<<<<

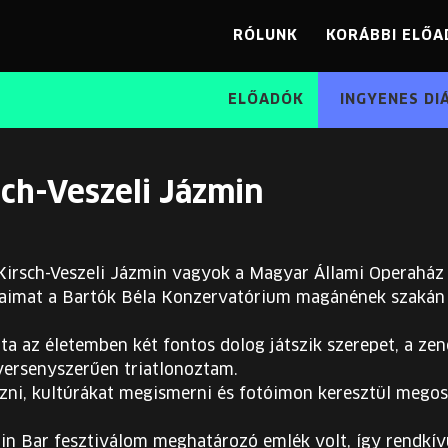
RÓLUNK
KORÁBBI ELŐA
ELŐADÓK
INGYENES DI
sch-Veszeli Jázmin
 Kirsch-Veszeli Jázmin vagyok a Magyar Állami Operahá
imat a Bartók Béla Konzervatórium magánének szakán 
a az életemben két fontos dolog játszik szerepet, a zene
versenyszerűen triatlonoztam.
zni, kultúrákat megismerni és fotóimon keresztül megos
ain Bar fesztiválom meghatározó emlék volt, így rendkí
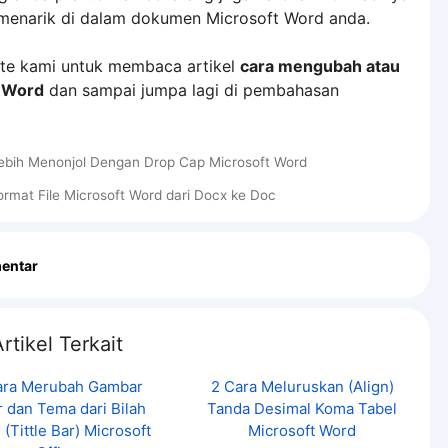
menarik di dalam dokumen Microsoft Word anda.
ite kami untuk membaca artikel
cara mengubah atau
t Word
dan sampai jumpa lagi di pembahasan
ebih Menonjol Dengan Drop Cap Microsoft Word
rmat File Microsoft Word dari Docx ke Doc
entar
rtikel Terkait
ara Merubah Gambar
2 Cara Meluruskan (Align)
r dan Tema dari Bilah
Tanda Desimal Koma Tabel
 (Tittle Bar) Microsoft
Microsoft Word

>>>>

Instructions to follow: Copy out, from the material above, each line in which the string "Veszeli" is found.

Response to this exercise:
sch-Veszeli Jázmin
 Kirsch-Veszeli Jázmin vagyok a Magyar Állami Operahá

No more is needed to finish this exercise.